The auteurist movement is having a major moment on television. Everyone from Louis C.K. to Lena Dunham has been given the opportunity to tell a story from their unique worldview. This year alone has seen new shows crop up from the minds of Donald Glover, Pamela Adlon, and Tig Notaro, to name a few. It’s exciting to see so many diverse and original voices drive these shows, especially when so much of TV is still franchise and reboot-oriented.

It makes perfect sense that Woody Allen, a master auteur of filmmaking, would want to dive into the fray. His neurotic, Jewish sensibilities have become a brand of their own, and—for many decades—resulted in success. Still, Allen himself admitted that filming for Amazon was a rather arduous task. Upon viewing the series, it’s not difficult to see why.

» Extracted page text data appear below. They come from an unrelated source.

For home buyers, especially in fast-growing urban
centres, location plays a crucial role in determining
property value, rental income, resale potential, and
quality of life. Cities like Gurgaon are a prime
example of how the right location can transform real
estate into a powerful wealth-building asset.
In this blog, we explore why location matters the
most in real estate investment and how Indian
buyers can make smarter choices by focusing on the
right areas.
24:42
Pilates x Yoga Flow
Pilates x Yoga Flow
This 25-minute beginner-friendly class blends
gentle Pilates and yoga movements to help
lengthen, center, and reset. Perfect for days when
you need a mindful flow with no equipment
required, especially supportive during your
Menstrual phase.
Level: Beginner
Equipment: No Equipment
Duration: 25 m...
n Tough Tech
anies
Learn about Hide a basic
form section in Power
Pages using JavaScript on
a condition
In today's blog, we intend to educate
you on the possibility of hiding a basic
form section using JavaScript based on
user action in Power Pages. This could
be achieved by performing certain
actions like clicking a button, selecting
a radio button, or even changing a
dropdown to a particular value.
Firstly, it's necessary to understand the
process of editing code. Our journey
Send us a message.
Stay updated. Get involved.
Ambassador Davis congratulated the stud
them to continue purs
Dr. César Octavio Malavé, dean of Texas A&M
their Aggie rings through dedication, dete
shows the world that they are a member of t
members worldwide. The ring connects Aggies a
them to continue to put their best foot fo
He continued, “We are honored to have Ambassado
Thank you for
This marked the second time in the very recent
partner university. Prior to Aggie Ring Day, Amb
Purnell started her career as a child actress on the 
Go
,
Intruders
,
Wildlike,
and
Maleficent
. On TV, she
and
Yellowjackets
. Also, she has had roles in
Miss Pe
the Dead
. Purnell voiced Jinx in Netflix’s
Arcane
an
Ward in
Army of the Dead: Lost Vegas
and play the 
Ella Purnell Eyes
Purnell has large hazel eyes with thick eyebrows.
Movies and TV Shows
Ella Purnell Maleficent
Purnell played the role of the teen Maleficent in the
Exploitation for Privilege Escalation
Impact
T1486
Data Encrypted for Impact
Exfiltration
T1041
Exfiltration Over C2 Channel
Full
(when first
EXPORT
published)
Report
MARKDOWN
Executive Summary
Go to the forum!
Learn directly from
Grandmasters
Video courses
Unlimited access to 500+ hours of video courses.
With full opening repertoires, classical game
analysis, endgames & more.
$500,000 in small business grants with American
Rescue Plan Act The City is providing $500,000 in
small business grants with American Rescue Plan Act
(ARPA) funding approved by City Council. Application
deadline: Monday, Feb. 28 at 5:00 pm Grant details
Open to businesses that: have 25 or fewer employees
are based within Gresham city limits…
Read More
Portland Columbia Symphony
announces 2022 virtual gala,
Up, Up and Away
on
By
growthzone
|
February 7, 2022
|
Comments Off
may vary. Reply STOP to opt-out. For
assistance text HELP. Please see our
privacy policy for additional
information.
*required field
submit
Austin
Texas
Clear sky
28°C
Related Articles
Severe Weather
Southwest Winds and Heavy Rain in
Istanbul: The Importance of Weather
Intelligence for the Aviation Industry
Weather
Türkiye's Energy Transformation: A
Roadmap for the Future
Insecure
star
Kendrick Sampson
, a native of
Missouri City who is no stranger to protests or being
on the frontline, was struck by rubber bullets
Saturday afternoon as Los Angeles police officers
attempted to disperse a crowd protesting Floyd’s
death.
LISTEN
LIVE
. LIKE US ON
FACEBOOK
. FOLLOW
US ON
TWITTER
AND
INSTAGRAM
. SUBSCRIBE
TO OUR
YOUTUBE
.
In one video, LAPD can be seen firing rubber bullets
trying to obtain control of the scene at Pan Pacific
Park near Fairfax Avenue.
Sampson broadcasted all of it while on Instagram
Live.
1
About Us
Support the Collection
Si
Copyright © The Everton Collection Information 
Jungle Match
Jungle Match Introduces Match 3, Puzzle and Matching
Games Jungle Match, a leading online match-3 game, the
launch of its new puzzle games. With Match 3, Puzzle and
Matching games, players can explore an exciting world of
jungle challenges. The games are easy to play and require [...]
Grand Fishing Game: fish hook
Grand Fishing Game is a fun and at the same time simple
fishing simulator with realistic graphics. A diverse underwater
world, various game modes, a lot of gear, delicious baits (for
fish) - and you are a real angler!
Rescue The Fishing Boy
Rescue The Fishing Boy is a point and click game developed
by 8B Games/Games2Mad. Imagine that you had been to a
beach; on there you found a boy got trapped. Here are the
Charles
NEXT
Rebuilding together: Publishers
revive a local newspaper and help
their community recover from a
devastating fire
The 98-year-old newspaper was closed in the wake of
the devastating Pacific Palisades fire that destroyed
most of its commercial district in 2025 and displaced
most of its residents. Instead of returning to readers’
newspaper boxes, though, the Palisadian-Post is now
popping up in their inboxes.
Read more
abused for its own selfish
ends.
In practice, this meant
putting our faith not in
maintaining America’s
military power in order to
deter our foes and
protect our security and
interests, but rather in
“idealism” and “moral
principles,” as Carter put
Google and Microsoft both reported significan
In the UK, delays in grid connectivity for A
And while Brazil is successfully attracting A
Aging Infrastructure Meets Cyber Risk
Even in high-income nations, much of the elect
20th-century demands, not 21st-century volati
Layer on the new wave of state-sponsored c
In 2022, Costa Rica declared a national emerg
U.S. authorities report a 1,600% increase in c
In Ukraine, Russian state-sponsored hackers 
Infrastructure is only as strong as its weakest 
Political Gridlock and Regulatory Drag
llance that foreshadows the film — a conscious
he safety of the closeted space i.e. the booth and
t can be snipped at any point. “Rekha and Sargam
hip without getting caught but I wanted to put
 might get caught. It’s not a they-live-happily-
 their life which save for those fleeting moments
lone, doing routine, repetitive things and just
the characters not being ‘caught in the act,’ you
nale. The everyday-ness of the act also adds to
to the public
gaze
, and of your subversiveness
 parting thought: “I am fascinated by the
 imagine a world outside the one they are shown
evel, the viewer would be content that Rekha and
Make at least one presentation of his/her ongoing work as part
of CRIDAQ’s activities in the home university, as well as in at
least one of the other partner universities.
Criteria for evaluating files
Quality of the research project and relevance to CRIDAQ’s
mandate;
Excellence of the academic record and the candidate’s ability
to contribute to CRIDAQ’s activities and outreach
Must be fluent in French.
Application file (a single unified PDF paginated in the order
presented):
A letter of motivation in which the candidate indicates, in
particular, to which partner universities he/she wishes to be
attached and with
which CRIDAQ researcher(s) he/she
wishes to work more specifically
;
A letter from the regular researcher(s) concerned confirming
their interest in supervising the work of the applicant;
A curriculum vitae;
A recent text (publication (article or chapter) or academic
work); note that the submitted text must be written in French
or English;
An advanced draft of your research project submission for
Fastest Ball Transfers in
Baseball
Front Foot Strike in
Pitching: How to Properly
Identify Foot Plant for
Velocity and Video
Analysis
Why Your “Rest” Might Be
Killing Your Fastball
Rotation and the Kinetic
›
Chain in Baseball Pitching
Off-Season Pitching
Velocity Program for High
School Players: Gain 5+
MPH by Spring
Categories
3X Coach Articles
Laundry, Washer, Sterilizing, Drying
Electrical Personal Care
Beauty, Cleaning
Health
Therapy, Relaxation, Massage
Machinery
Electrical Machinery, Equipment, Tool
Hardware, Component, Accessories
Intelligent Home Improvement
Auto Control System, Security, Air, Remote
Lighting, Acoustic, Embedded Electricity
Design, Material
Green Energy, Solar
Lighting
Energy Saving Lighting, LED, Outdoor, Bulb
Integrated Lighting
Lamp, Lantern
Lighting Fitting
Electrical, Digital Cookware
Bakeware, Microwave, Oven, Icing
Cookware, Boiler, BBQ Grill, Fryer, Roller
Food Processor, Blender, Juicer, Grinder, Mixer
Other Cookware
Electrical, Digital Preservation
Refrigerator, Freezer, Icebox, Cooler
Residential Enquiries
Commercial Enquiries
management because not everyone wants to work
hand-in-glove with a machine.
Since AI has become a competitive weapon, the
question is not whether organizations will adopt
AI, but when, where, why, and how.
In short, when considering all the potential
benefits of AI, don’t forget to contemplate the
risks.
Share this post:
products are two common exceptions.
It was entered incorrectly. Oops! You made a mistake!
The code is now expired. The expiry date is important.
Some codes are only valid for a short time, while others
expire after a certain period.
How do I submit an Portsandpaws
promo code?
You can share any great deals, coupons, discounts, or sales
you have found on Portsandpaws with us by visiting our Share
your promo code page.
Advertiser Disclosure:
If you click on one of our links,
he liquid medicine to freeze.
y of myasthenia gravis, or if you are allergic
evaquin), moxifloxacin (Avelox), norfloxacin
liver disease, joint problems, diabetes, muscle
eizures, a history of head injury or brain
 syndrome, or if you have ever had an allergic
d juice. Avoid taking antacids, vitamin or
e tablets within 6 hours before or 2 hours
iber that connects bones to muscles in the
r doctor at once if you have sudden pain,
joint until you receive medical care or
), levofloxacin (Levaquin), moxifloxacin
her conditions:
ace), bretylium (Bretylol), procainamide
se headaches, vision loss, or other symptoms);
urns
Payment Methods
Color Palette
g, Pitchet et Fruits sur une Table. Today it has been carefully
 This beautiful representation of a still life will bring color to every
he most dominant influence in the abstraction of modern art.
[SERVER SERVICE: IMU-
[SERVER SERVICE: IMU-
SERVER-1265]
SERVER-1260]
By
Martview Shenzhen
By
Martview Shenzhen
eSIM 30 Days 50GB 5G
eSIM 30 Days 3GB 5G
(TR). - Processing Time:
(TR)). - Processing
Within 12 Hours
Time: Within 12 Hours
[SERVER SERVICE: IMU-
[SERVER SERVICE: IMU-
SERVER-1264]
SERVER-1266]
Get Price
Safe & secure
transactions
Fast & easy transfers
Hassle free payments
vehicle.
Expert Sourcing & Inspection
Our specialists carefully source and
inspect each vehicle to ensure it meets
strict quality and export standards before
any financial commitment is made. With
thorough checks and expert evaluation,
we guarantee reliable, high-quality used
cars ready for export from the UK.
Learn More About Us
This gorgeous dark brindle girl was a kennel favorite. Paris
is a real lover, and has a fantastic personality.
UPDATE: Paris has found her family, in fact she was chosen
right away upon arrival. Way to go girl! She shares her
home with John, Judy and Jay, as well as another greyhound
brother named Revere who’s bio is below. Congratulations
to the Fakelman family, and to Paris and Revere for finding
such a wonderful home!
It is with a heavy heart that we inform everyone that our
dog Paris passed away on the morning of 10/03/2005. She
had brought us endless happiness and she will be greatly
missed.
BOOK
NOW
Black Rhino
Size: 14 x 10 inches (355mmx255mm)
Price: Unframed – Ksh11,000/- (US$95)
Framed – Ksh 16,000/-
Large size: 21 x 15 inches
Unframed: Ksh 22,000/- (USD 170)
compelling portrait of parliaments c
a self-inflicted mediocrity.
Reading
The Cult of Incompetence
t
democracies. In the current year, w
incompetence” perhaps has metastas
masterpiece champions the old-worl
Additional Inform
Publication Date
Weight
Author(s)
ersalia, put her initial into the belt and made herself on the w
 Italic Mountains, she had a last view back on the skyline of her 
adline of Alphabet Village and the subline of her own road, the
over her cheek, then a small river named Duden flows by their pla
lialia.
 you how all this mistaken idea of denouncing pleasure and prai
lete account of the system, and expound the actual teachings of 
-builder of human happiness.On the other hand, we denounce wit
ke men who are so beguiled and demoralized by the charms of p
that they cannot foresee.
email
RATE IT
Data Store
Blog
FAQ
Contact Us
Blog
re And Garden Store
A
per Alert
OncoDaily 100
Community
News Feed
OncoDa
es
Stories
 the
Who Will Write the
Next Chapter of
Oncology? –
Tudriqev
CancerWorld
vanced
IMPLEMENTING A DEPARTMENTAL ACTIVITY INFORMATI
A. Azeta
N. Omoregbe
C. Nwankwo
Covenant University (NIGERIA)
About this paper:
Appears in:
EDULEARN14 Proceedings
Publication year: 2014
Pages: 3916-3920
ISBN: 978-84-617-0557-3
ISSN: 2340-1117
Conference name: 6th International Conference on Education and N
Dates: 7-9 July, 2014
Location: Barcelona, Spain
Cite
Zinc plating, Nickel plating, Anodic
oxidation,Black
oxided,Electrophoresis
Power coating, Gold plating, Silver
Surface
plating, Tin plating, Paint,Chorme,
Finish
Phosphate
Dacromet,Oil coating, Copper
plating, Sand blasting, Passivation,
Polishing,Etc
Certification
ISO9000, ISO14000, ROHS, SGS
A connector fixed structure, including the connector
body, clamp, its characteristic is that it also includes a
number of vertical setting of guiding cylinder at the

As you may have gleaned from the title, Crisis in Six Scenes plays out in six half-hour installments that, to be honest, feel like they could’ve easily been edited together into one long film. This isn’t necessarily a bad thing. Other streaming shows like House of Cards often employ a cinematic structure to their narratives so that the story flows easily between each episode. Yet, the passage of time there is very apparent. I’m really not sure of Crisis‘ timeline. It could’ve easily taken place over 3 days or 3 weeks.

The series centers around Allen’s Sidney Munsinger, a relatively unknown novelist who’s trying to sell a TV pilot, but dreams of being the next J.D. Salinger. He even adds a superfluous “J” to his moniker in order to make himself seem auspicious. Sid lives in a beautiful Connecticut home with his wife Kay (Elaine May), a marriage counselor. Despite the political and social turbulence happening in the world around them, the two have a very comfortable existence. This all changes when a fugitive named Lennie (Miley Cyrus) appears on their doorstep and asks to hide out for a while.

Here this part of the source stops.